Because Nolan was drunk out of his head. At school. And he’d started a fight in the lunchroom. All he needed now was to be caught with contraband, and he’d get all three strikes on the first go.
There was an older woman, with the sort of grey, puffy hair that Badger thought of as ‘old lady hair,’
behind the tall, wide desk. He didn’t recognize her. She looked up and took in Len, with his eye patch and nearly-full coverage of ink, and Badger, with his long ponytail and full beard, and blinked. Then her mouth pinched just a little.
Len smiled and said, “Afternoon. We’re here to see Andy Parks.”
Grey-Hair picked up a phone and pressed a button. “Mr. Parks, I think Nolan’s guardians are here.” She said the word ‘guardians’ as though she most emphatically was not buying what they were selling. Then she hung up and said, “Behind the desk, second door on the left.”

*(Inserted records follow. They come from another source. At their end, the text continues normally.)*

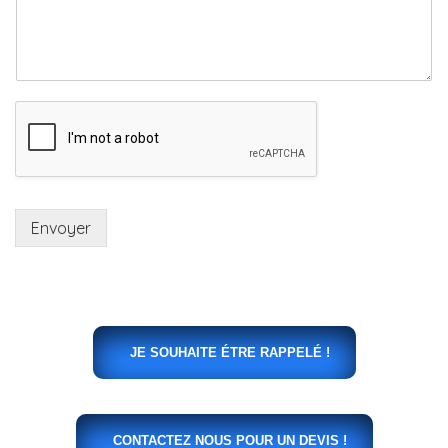
Envoyer
JE SOUHAITE ÉTRE RAPPELÉ !
CONTACTEZ NOUS POUR UN DEVIS !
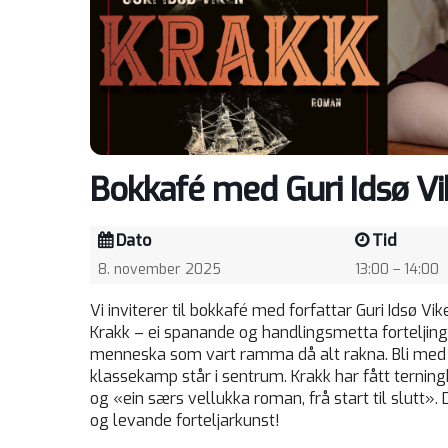
Bokkafé med Guri Idsø V
Dato
Tid
8. november 2025
13:00 – 14:00
Vi inviterer til bokkafé med forfattar Guri Idsø V
Krakk – ei spanande og handlingsmetta forteljin
menneska som vart ramma då alt rakna. Bli med på 
klassekamp står i sentrum. Krakk har fått terni
og «ein særs vellukka roman, frå start til slutt».
og levande forteljarkunst!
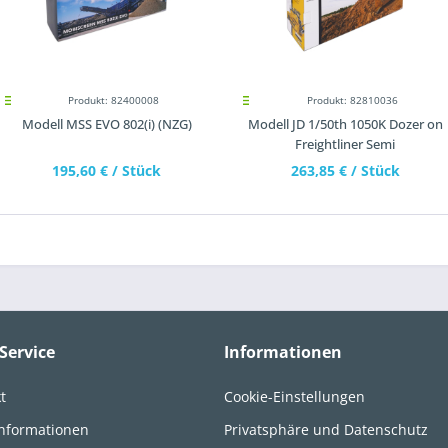
Produkt: 82400008
Produkt: 82810036
Modell MSS EVO 802(i) (NZG)
Modell JD 1/50th 1050K Dozer on
Freightliner Semi
195,60 €
/ Stück
263,85 €
/ Stück
Service
Informationen
t
Cookie-Einstellungen
informationen
Privatsphäre und Datenschutz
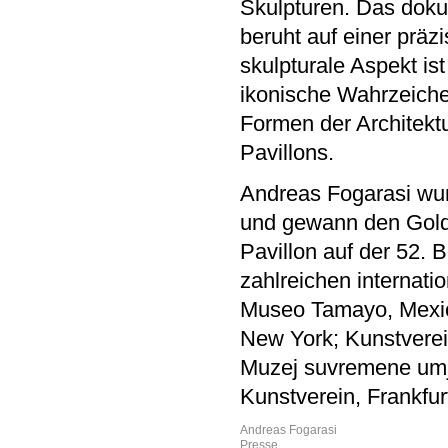
Skulpturen. Das doku
beruht auf einer präz
skulpturale Aspekt ist
ikonische Wahrzeiche
Formen der Architekt
Pavillons.
Andreas Fogarasi wu
und gewann den Gold
Pavillon auf der 52. 
zahlreichen internati
Museo Tamayo, Mexi
New York; Kunstverei
Muzej suvremene umje
Kunstverein, Frankfur
Andreas Fogarasi
Presse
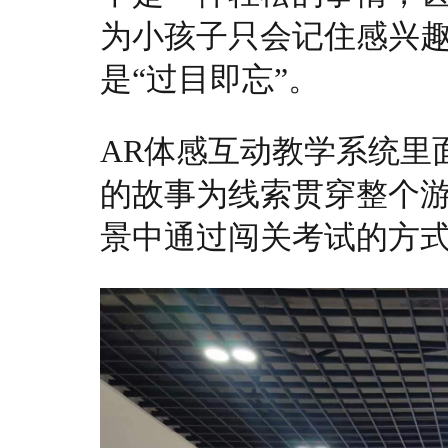
为小孩子只会记住感兴
是“过目即忘”。
AR体感互动教学系统里
的故事为线索贯穿整个
景中通过闯关考试的方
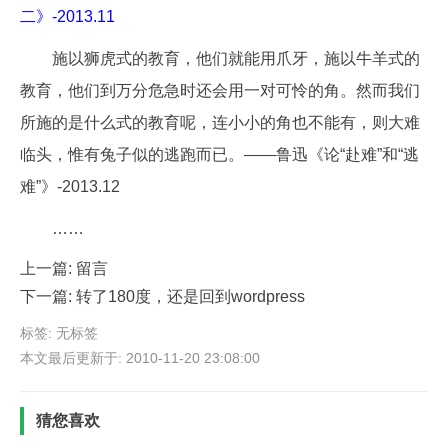
二》-2013.11
施以狮虎式的教育，他们就能用爪牙，施以牛羊式的
教育，他们到万分危急时还会用一对可怜的角。然而我们
所施的是什么式的教育呢，连小小的角也不能有，则大难
临头，惟有兔子似的逃跑而已。——鲁迅《论“赴难”和“逃
难”》-2013.12
……
上一篇:
留言
下一篇:
转了180度，还是回到wordpress
标签: 无标签
本文最后更新于: 2010-11-20 23:08:00
猜您喜欢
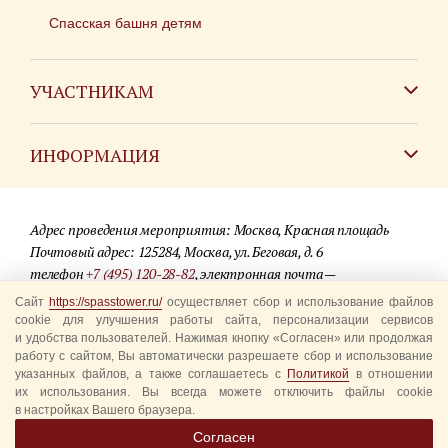
Спасская башня детям
УЧАСТНИКАМ
Зарубежным коллективам
ИНФОРМАЦИЯ
Российским коллективам
Контакты
Фестиваль детских духовых оркестров
Адрес проведения мероприятия: Москва, Красная площадь
Для СМИ
Почтовый адрес: 125284, Москва, ул. Беговая, д. 6
телефон
+7 (495) 120-28-82
, электронная почта —
Где купить билеты
info@spasstower.ru
Сайт
https://spasstower.ru/
осуществляет сбор и использование файлов
Акции
cookie для улучшения работы сайта, персонализации сервисов
и удобства пользователей. Нажимая кнопку «Согласен» или продолжая
© 2009-2025 Официальный сайт фестиваля «Спасская башня»
Вопрос-ответ
работу с сайтом, Вы автоматически разрешаете сбор и использование
Разработка сайта —
студия «Сибирикс»
указанных файлов, а также соглашаетесь с
Политикой
в отношении
их использования. Вы всегда можете отключить файлы cookie
Правила посещения
в настройках Вашего браузера.
Уполномоченные представители
Согласен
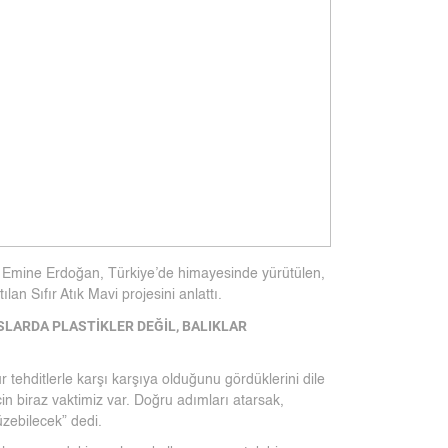
mine Erdoğan, Türkiye’de himayesinde yürütülen,
ılan Sıfır Atık Mavi projesini anlattı.
SLARDA PLASTİKLER DEĞİL, BALIKLAR
ehditlerle karşı karşıya olduğunu gördüklerini dile
in biraz vaktimiz var. Doğru adımları atarsak,
üzebilecek” dedi.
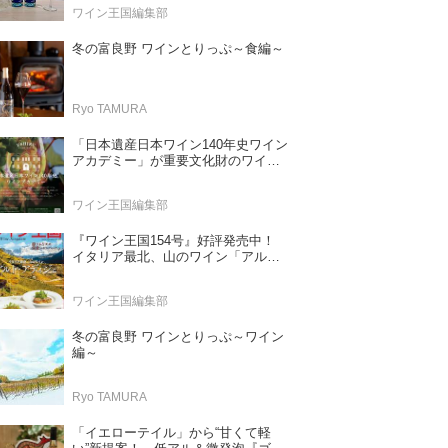
ワイン王国編集部
冬の富良野 ワインとりっぷ～食編～
Ryo TAMURA
「日本遺産日本ワイン140年史ワイン
アカデミー」が重要文化財のワイナ
リー「牛久シャトー」で開講！
（2026年6月28日応募締め切り）
ワイン王国編集部
『ワイン王国154号』好評発売中！
イタリア最北、山のワイン「アル
ト・アディジェ」 第一特集「ソムリ
エが偏愛するシャンパーニュ」 第二
ワイン王国編集部
特集「この夏の主役！ ナチュラルな
ロゼワイン」
冬の富良野 ワインとりっぷ～ワイン
編～
Ryo TAMURA
「イエローテイル」から“甘くて軽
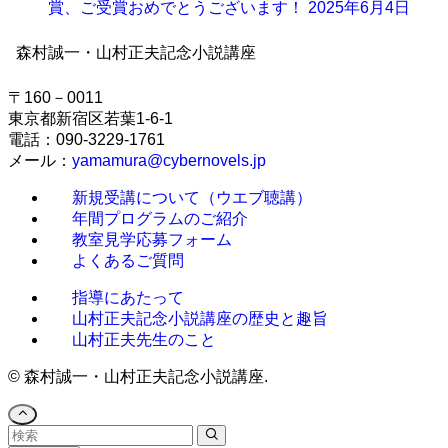
賞、ご受賞おめでとうございます！
2025年6月4日
森村誠一・山村正夫記念小説講座
〒
160
－
0011
東京都新宿区若葉1-6-1
電話：090-3229-1761
メール：
yamamura@cybernovels.jp
新規受講について（ウエブ聴講）
年間プログラムのご紹介
教室見学応募フォーム
よくあるご質問
指導にあたって
山村正夫記念小説講座の歴史と趣旨
山村正夫先生のこと
©
森村誠一・山村正夫記念小説講座.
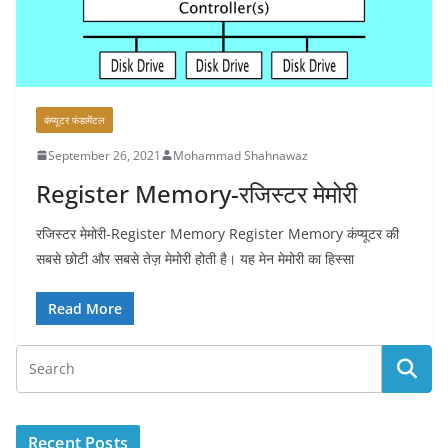
कंप्यूटर फंडामेंटल
September 26, 2021
Mohammad Shahnawaz
Register Memory-रजिस्टर मेमोरी
रजिस्टर मेमोरी-Register Memory Register Memory कंप्यूटर की
सबसे छोटी और सबसे तेज़ मेमोरी होती है। यह मेन मेमोरी का हिस्सा
Read More
Recent Posts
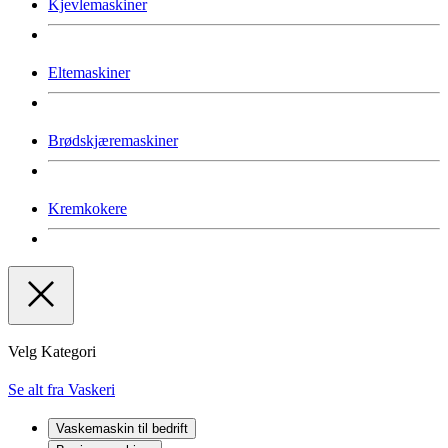
Kjevlemaskiner
Eltemaskiner
Brødskjæremaskiner
Kremkokere
Velg Kategori
Se alt fra Vaskeri
Vaskemaskin til bedrift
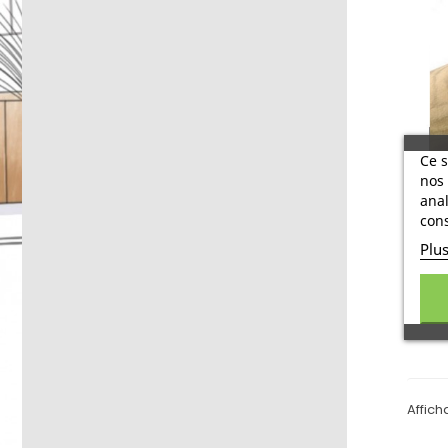
Ce s
nos 
anal
cons
T
Plu
Affich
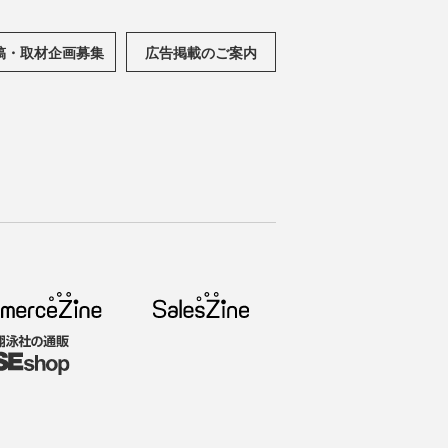
稿・取材企画募集
広告掲載のご案内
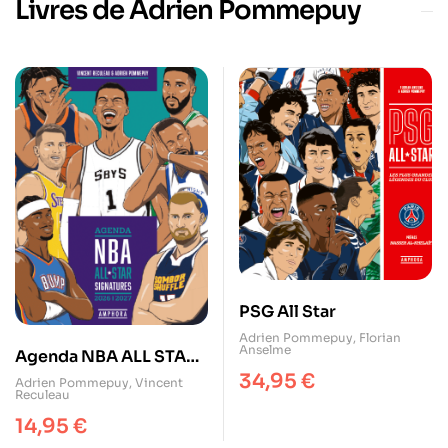
Livres de Adrien Pommepuy
PSG All Star
Adrien Pommepuy
,
Florian
Anselme
Agenda NBA ALL STAR
34,95
€
SIGNATURES 2026-
Adrien Pommepuy
,
Vincent
Reculeau
2027
14,95
€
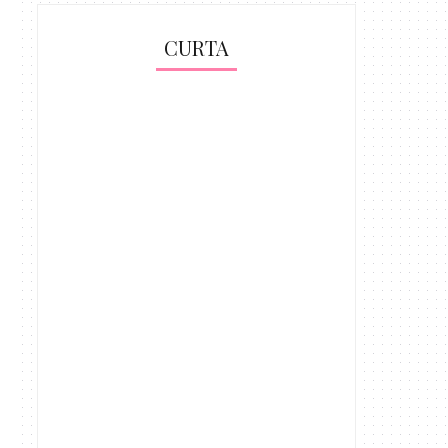
CURTA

“Thank you, ma’am,” Badger supplied. She didn’t respond. They walked past the desk in the direction she’d pointed them.
As they approached the door, it opened, and Mr. Parks took a step out. He was a short, heavyset man with short, balding brown hair and a neatly trimmed Van Dyke beard. He didn’t look like much, really, but he was a badass. Badger had seen him break up wild fights among boys bigger than him without breaking a sweat. He had a way of speaking that was short and sharp, and when he thought you were talking bullshit, he’d laugh in a way that was almost a bark. It wasn’t cool to get called to his office.